For all fine-tuning use cases:
- Expect to bring 1000 examples or more. This is significantly less data than what prior approaches required, especially for models that work across multiple languages. Still, it’s worth checking whether a simpler approach works just as well: Training an SVM ensemble can yield good classification results, and will be faster to train and apply to new data. Dictionaries and regular expressions don’t require any training data for entity detection, and are a good alternative to detect “simpler”, more regular, entities.
- Use a GPU environment for training. In watsonx.ai and Cloud Pak for Data as a Service, that’s the GPU notebook environments. They have the Watson NLP library pre-installed, just like the NLP Runtime 23.1 and NLP Runtime 22.2 environments. In Cloud Pak for Data, it’s the GPU environment that you can install as an add-on.
Fine-tuned NLP models available out-of-the-box
Before you embark on your fine-tuning exercise, check out the Slate models that we have already fine-tuned for several use-cases:
- entity extraction: entity-mentions_transformer-workflow_multilingual_slate.153m.distilled
- relationship detection: relations_transformer-workflow_multilingual_slate.153m.distilled
- sentence and document sentiment detection: sentiment-aggregated_transformer-workflow_multilingual_slate.153m.distilled
- targeted sentiment detection: targets-sentiment_transformer-workflow_multilingual_slate.153m.distilled
To make using them even easier, these models are available as workflows. They include all necessary preprocessing as part of the model. You just invoke the run method with your input text, like so:
import watson_nlp
# Load Target Sentiment model for English
targets_sentiment_model = watson_nlp.load('targets-sentiment_transformer-workflow_multilingual_slate.153m.distilled')
# Run the target sentiment model on the input text
targets_sentiments = targets_sentiment_model.run('The rooms are nice, but the bed was not very comfortable.')
# Print the targets with the associated sentiment
print(targets_sentiments)
In our previous NLP environment (NLP Runtime 22.2), you had to know that targeted sentiment required the output of syntax analysis, and add an additional intermediate step:
import watson_nlp
# Load Syntax and the Target Sentiment model for English
syntax_model = watson_nlp.load('syntax_izumo_en_stock')
targets_sentiment_model = watson_nlp.load('targets-sentiment_sequence-bert_multi_stock')
# Run the syntax model on the input text
syntax_result = syntax_model.run('The rooms are nice, but the bed was not very comfortable.')
# Run the targets sentiment model on the syntax results
targets_sentiments = targets_sentiment_model.run(syntax_result)
# Print the targets with the associated sentiment
print(targets_sentiments)
If you’re using NLP in Runtime 22.2 today, consider upgrading to Runtime 23.1 — you can remove the intermediate step from your code, and you’ll get an improved targeted sentiment model!
And if you’re missing the call to watson_nlp.download() in above code snippet — that step is no longer necessary in watsonx.ai and Cloud Pak for Data as a Service!
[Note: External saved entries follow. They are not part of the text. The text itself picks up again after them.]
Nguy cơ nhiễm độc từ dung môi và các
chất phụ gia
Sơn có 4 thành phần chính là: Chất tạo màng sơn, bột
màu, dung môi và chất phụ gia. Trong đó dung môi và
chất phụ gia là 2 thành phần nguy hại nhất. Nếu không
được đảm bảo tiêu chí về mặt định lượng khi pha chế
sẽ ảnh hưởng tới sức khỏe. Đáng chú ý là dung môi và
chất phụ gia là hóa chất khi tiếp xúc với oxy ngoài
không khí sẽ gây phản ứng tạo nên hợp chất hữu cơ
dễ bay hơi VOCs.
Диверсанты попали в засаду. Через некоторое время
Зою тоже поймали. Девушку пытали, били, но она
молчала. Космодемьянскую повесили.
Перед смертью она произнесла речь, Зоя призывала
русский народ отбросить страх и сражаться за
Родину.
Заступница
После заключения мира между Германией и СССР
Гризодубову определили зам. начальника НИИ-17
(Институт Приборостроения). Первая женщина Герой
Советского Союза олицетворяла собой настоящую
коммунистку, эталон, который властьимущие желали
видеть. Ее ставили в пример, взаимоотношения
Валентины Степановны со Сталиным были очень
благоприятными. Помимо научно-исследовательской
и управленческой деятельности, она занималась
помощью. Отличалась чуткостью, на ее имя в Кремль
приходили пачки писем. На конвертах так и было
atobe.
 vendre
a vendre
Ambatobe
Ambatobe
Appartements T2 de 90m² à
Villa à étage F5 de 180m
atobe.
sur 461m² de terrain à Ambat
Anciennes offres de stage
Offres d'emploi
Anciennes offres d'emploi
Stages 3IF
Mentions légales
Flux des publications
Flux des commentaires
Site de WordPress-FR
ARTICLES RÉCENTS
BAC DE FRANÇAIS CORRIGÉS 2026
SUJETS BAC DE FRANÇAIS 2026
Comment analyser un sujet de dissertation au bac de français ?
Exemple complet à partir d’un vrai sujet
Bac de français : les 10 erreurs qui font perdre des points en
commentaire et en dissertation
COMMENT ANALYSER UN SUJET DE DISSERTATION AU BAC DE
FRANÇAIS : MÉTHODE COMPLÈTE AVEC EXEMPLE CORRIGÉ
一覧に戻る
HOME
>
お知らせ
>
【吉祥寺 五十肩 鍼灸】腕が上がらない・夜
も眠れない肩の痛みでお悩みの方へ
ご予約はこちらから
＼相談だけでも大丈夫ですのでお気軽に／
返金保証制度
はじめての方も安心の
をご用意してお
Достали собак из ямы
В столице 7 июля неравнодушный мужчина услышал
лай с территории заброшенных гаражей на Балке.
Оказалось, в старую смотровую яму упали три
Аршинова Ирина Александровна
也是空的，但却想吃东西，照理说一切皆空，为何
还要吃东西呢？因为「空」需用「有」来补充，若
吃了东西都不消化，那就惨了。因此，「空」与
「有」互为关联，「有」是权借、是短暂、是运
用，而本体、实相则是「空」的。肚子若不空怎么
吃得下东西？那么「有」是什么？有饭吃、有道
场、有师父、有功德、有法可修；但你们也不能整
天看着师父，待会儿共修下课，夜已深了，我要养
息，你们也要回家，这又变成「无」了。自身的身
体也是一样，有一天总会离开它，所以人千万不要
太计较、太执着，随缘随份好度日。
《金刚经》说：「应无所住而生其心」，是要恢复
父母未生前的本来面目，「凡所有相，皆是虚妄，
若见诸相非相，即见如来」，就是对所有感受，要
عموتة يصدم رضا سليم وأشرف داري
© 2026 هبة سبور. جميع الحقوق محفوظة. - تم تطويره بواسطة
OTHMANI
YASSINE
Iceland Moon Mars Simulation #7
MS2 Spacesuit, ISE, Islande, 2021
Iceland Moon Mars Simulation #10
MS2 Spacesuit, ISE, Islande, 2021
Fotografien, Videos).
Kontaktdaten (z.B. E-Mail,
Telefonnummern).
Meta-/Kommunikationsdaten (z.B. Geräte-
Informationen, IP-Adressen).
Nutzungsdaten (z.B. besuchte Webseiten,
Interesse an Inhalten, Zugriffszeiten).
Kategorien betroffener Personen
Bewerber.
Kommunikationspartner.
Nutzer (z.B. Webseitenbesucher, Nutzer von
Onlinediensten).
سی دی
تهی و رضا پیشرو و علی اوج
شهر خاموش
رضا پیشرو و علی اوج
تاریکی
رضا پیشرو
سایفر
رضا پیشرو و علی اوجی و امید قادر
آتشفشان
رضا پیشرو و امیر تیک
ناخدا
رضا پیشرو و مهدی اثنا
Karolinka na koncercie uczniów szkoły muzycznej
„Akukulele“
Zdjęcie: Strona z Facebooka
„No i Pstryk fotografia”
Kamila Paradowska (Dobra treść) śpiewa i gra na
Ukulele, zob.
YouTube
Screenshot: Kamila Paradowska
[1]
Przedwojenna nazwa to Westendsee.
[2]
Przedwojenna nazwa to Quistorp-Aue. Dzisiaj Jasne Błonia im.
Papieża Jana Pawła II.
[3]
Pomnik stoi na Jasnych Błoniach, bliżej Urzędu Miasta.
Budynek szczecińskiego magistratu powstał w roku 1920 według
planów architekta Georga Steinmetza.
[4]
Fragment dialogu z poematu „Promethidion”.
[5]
We “pre-load” the NLP models now on our cloud environment for faster load times. You can still keep the download() method in your Runtime 22.2 notebooks, but remove that call when switching to Runtime 23.1 — it’s no longer supported there.
Reduced bias through careful training data selection and filtering
All large language models are trained on incredible amounts of data. Before trusting these models to work on your enterprise data, wouldn’t it be nice if:
- Your model provider carefully vetted and balanced all data sources that went into the model, and ensured that the sources’ intellectual property is respected according to its license?
- Your model provider removed hate, abuse and profanity (aka “HAP”) from the data before it went into training the model?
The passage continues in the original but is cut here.